-- Records provided --
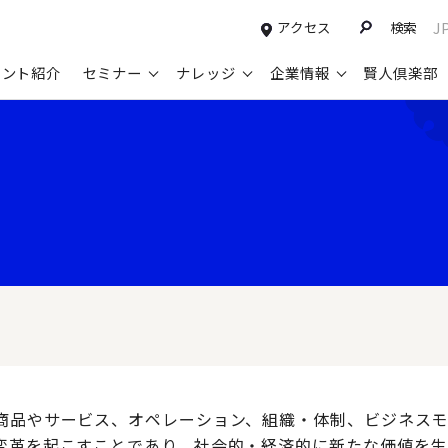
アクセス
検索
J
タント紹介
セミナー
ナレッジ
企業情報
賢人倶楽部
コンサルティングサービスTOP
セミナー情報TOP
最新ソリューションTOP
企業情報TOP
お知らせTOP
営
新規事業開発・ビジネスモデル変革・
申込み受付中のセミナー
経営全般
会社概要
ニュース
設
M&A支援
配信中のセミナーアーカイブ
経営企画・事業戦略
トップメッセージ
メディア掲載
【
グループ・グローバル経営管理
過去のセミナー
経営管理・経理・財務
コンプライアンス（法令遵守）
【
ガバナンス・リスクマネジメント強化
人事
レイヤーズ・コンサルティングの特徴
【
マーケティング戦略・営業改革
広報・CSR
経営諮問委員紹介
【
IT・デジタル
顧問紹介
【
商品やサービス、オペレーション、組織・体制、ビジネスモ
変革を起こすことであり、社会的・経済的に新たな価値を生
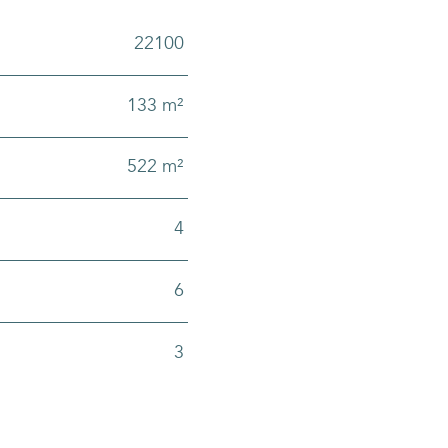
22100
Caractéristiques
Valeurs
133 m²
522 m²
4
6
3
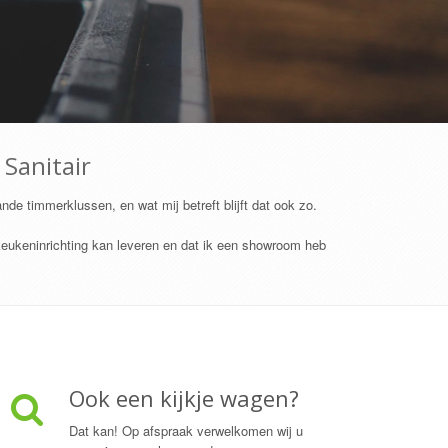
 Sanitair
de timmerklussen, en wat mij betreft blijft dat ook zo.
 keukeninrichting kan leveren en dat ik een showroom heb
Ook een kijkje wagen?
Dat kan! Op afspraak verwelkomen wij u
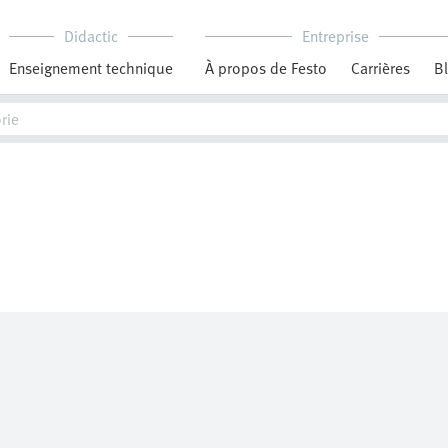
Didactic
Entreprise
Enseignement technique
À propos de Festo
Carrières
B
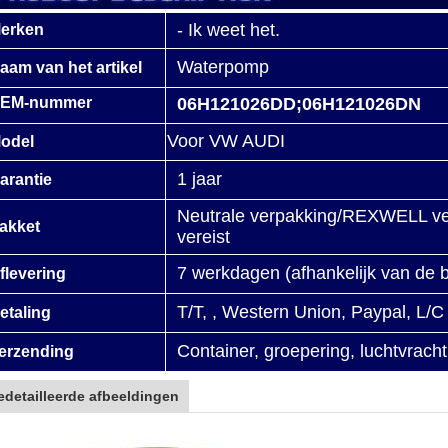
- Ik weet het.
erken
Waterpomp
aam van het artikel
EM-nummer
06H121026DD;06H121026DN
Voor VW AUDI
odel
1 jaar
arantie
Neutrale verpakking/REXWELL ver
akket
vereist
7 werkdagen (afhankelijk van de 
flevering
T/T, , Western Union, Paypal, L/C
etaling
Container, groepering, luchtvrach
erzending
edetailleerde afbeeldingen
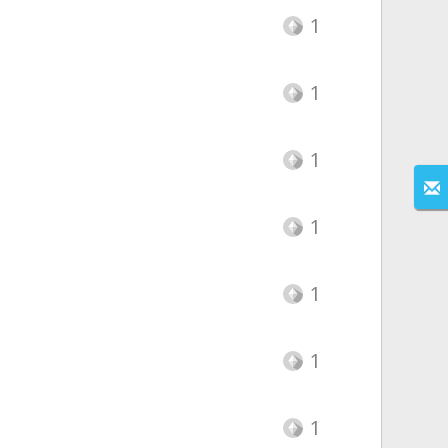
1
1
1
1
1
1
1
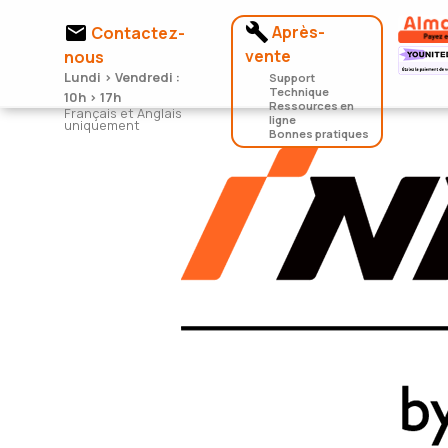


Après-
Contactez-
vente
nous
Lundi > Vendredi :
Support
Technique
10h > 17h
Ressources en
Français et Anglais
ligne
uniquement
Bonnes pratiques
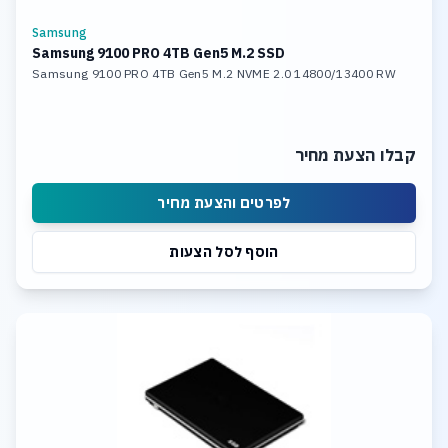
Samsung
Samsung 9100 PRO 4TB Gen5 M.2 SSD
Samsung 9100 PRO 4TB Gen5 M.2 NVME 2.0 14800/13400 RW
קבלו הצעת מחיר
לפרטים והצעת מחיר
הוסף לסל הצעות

-- Instructions to follow --
Search the data above for the word "Samsung" and show every line that has it.

-- Solution to the exercise --
Samsung
Samsung 9100 PRO 4TB Gen5 M.2 SSD
Samsung 9100 PRO 4TB Gen5 M.2 NVME 2.0 14800/13400 RW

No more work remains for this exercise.